Governor Radda then stressed the importance of honesty and accountability in addressing the banditry crisis. “We must tell ourselves the truth before we get to the root of the problem,” he urged, calling for a collective acknowledgment of the issues and a united effort to resolve them.

Addressing poverty: The root of banditry

The governor linked the prevalence of banditry to the severe poverty plaguing the region. He pointed out that desperation drives individuals to collaborate with bandits, often for meager sums of money.

“When there is poverty, you even lose your conscience,” he lamented, describing how women and young men are easily recruited by bandits due to their dire financial situations.

To combat this, the government has adopted a dual approach-kinetic and non-kinetic-aimed at reducing poverty and providing job opportunities. The establishment of the Katsina State Enterprise Development Agency, with N3.4 billion allocated for support to small and medium enterprises, is a significant initiative. Additionally, training programmes for youths, such as the recent launch of a mechatronics training scheme for 3,000 youths, aim to equip them with skills and employment opportunities.

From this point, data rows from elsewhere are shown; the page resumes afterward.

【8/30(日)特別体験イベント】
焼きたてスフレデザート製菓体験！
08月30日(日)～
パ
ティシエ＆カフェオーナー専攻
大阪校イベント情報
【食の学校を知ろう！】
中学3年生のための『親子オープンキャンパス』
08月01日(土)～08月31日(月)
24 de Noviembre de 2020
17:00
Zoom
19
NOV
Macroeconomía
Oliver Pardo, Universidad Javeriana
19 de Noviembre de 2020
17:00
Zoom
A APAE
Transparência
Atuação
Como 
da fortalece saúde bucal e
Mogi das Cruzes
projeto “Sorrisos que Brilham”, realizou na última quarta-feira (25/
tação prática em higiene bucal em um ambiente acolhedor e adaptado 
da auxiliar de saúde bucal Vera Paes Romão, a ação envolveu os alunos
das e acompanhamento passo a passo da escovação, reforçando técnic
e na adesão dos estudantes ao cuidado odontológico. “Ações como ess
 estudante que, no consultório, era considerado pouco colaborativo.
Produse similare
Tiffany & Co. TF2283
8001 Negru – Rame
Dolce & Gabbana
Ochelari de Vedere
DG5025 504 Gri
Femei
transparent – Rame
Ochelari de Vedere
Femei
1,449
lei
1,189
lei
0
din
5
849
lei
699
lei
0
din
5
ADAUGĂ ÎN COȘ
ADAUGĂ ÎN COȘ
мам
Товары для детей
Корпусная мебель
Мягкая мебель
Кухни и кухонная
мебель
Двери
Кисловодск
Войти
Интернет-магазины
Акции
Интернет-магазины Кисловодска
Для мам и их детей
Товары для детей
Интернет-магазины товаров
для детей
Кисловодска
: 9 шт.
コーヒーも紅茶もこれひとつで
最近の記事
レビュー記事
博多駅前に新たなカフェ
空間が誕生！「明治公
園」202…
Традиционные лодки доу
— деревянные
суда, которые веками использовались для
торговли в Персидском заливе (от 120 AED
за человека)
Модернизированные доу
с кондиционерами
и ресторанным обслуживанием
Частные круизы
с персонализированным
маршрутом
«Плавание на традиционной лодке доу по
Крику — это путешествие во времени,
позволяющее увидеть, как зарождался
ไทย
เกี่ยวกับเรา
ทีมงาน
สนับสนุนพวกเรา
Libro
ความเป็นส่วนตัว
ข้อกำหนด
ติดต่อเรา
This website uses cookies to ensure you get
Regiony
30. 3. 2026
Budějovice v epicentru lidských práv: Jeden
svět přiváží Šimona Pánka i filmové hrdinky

Agricultural development and empowerment

Recognising that agriculture is the backbone of Katsina’s economy, the government has taken steps to enhance productivity and provide year-round employment. The creation of the Katsina State Irrigation Authority is intended to facilitate all-year-round farming, reducing the dependency on seasonal agriculture.

Improving agricultural productivity involves not just providing resources but also educating farmers. The governor highlighted efforts to bolster the number of extension workers from 72 to 794, equipping them to offer guidance and support to farmers across the state. This initiative includes distributing 20,000 metric tons of subsidised fertiliser to ensure farmers have the necessary inputs before the planting season begins.

Immediate and long-term relief

Beyond structural initiatives, the government has also provided immediate relief to those most affected by poverty and banditry. According to the governor, over 6,100 farmers have received support, and items worth N2.5 billion have been distributed to women and youths to sustain them. Additionally, food distribution programmes address the urgent need for sustenance among the most vulnerable populations.

The governor’s message is clear; the fight against banditry in Katsina requires a multifaceted approach, addressing both the immediate security concerns and the underlying socio-economic factors. With a combination of transparency, stringent actions against collaborators, and substantial socio-economic initiatives, there is hope for a more secure and prosperous Katsina.